Tomemos como ejemplo una observación de Krafft-Ebbing, donde encontramos descrito de manera muy fina y precisa, por el propio sujeto, uno de los primeros casos confirmado de lo que llamaríamos hoy un síndrome transexual17: “pudiese ser sin sexo”, dice ese sujeto. Es patente que cuando él menciona la apariencia femenina que logra revestir, los vestidos o esa piel “femenina” de la que habla como de un doblez que lo envuelve no designa para nada una apariencia o una imagen en el sentido corriente, a saber, en el sentido en que la imagen participa de un cierto “semblant”. Él apuntala más bien a un ser que estaría fuera de la contingencia. La feminidad es así el nombre que él da a una substancia absolutamente real y no sexuada. Es en lo que no puede apaciguar el aislamiento y el desamparo que él describe, sino llevando sobre sí un pedazo material de esta substancia, ein Stück Weiblichkeit18, según sus términos, “un pedazo de feminidad” –como una joya o una prenda íntima–, que se preocupa de poder llevar permanentemente.
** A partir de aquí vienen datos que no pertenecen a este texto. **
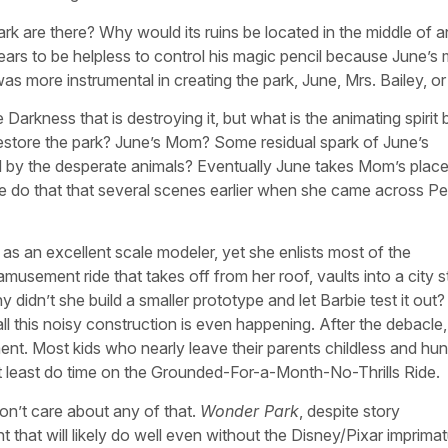
k are there? Why would its ruins be located in the middle of a
ears to be helpless to control his magic pencil because June’s
as more instrumental in creating the park, June, Mrs. Bailey, o
Darkness that is destroying it, but what is the animating spirit
 restore the park? June’s Mom? Some residual spark of June’s
ded by the desperate animals? Eventually June takes Mom’s plac
she do that that several scenes earlier when she came across P
 an excellent scale modeler, yet she enlists most of the
musement ride that takes off from her roof, vaults into a city s
y didn’t she build a smaller prototype and let Barbie test it out?
l this noisy construction is even happening. After the debacle,
nt. Most kids who nearly leave their parents childless and hun
ld at least do time on the Grounded-For-a-Month-No-Thrills Ride.
on’t care about any of that.
Wonder Park
, despite story
t that will likely do well even without the Disney/Pixar imprimatu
Esta función de la imagen para los transexuales esclarece lo que ellos buscan cuando piden –es muy a menudo el caso– ser declarados como mujer, en el registro civil. Cuando el transexual quiere ser dicho mujer, o nombrado mujer, su demanda no tiene, evidentemente, ninguna relación con la manera en que una mujer puede anhelar, en algún momento, ser tranquilizada a través del deseo de su pareja. Si ella solicita que le digan “mujer”, es porque ella sabe que ninguna imagen, ningún semblant, va a dar en este caso una identidad perfectamente segura, como lo avocábamos más arriba. Mientras que cuando un transexual lo pide, es en nombre de un ser que no participa, él, de ninguna manera del “semblant”, y que reenvía a lo imposible de una imagen a la cual realmente nada le faltaría. Es justamente por esto que puede parecer imprudente o poco informado de la investigación clínica dejar creer a alguien que esta demanda es sostenible –léase autorizar o realizar la operación reclamada.